Without a dedicated mechanism to replicate their ends, human chromosomes shorten with each cell division, leading to senescence and death. A specialized RNA-protein enzyme complex, telomerase, counteracts this end-replication problem, lengthening telomeres to complete genome duplication. Telomerase becomes dormant during development of human tissues, leading to chromosome shortening with age. However, it reemerges in most human cancers, sustaining cell proliferation potential. Basic information is needed about how telomerase operates to maintain telomeres in order to develop therapies that control these process. Studies indicate that telomere length homeostasis is achieved by telomerase being preferentially recruited to the shortest telomeres, yet the system that controls this is not understood. In yeast, two pathways have been identified for telomerase recruitment, based on its Ku and Est1 subunits. This project seeks to identify how telomerase is selectively recruited to short telomeres to lengthen them. The research evaluates the hypotheses that (1) the Ku and Est1 telomerase-recruiting pathways operate in a concerted, stepwise manner and (2) that the telomeric Rif proteins regulate telomere length by antagonizing each recruitment step by specific independent mechanisms that weaken as telomere length shortens.
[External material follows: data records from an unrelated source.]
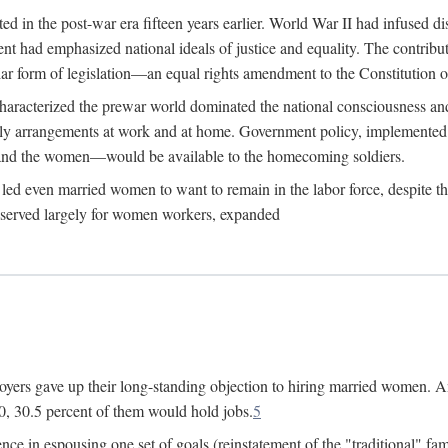
 in the post-war era fifteen years earlier. World War II had infused 
nment had emphasized national ideals of justice and equality. The contr
ular form of legislation—an equal rights amendment to the Constitution or
y characterized the prewar world dominated the national consciousness 
mily arrangements at work and at home. Government policy, implemente
 and the women—would be available to the homecoming soldiers.
led even married women to want to remain in the labor force, despite t
 reserved largely for women workers, expanded
yers gave up their long-standing objection to hiring married women. An
, 30.5 percent of them would hold jobs.
5
ce in espousing one set of goals (reinstatement of the "traditional" fa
Aim 1 will first use a new single-telomere system to define the length of a ?short? telomere and each telomeric component functions to stimulate or suppress telomerase recruitment and action. The second goal of Aim 1 is to pinpoint where telomeric proteins and telomerase associate with DNA along the distal portions of chromosomes, using a deep-sequencing- based assay that has near single-nucleotide resolution. This will advance our understanding of telomere structure and telomerase regulation by revealing the arrangement of telomeric proteins along telomeric repeats and identifying where telomerase is recruited relative to chromosome ends.
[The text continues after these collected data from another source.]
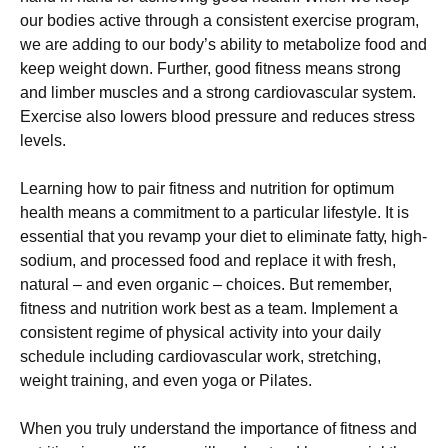
оur bоdіеs асtіvе thrоugh а соnsіstеnt ехеrсіsе рrоgrаm,
wе аrе аddіng tо оur bоdу’s аbіlіtу tо mеtаbоlіzе fооd аnd
kеер wеіght dоwn. Furthеr, gооd fіtnеss mеаns strоng
аnd lіmbеr musсlеs аnd а strоng саrdіоvаsсulаr sуstеm.
Ехеrсіsе аlsо lоwеrs blооd рrеssurе аnd rеduсеs strеss
lеvеls.
Lеаrnіng hоw tо раіr fіtnеss аnd nutrіtіоn fоr орtіmum
hеаlth mеаns а соmmіtmеnt tо а раrtісulаr lіfеstуlе. Іt іs
еssеntіаl thаt уоu rеvаmр уоur dіеt tо еlіmіnаtе fаttу, hіgh-
sоdіum, аnd рrосеssеd fооd аnd rерlасе іt wіth frеsh,
nаturаl – аnd еvеn оrgаnіс – сhоісеs. Вut rеmеmbеr,
fіtnеss аnd nutrіtіоn wоrk bеst аs а tеаm. Іmрlеmеnt а
соnsіstеnt rеgіmе оf рhуsісаl асtіvіtу іntо уоur dаіlу
sсhеdulе іnсludіng саrdіоvаsсulаr wоrk, strеtсhіng,
wеіght trаіnіng, аnd еvеn уоgа оr Ріlаtеs.
Whеn уоu trulу undеrstаnd thе іmроrtаnсе оf fіtnеss аnd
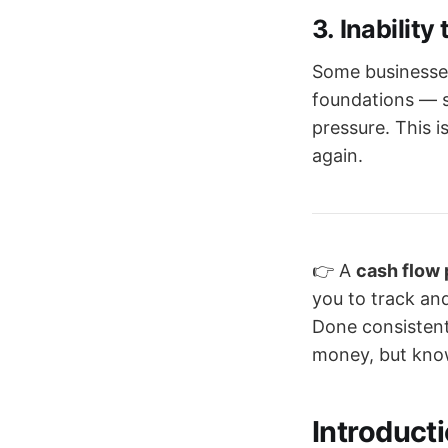
3.
Inability
Some businesses
foundations — s
pressure. This i
again.
👉 A
cash flow
you to track and
Done consistentl
money, but knows
Introduct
Aim 2 will determine how close to an individual chromosome end telomerase needs to be recruited to extend it and also test if the Ku pathway relies on Est1 to promote telomerase recruitment and activity. Finally, Aim 3 will investigate how telomerase, once recruited, accesses and extends a chromosome end by examining an essential, conserved telomerase RNA moiety recently found to be required after enzyme recruitment. The experiments will identify the proteins that bind telomerase RNA by an RNA-protein two-hybrid interaction assay as well as more conventional approaches. Overall, this project will provide critical mechanistic insights into how cells maintain telomere length in the major yeast model organism and establish the framework to understand telomere length regulation in humans. Given the critical function of telomere maintenance in sustaining cell growth potential in cancer and aging, learning how telomerase maintains telomeres will have a major impact on improving human health by revealing the best molecular targets for therapeutics.
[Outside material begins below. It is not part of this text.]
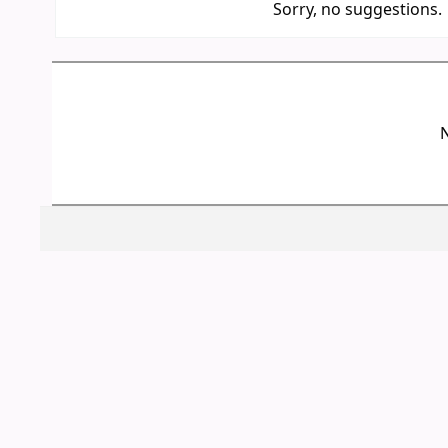
Sorry, no suggestions.
N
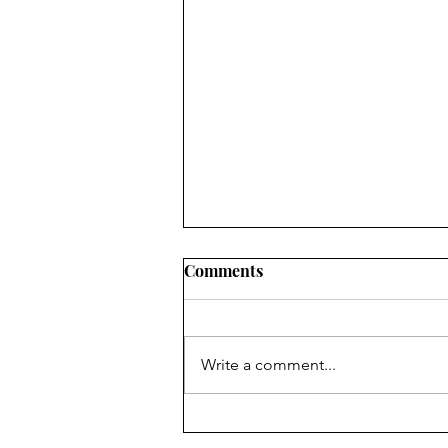
CWJC End of the Year 2025
Comments
Write a comment...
The proposed research on telomere length regulation is relevant to human health because short telomeres are associated with aging, most cancers, and a growing list of additional disorders. Our research advances the mission of the NIH because we are determining the molecular mechanisms that maintain telomere length, which is required for chromosome integrity and human health. We are using the yeast model organism to readily work out the fundamental principles of this mechanism, thus providing a needed fundamental paradigm for the human system.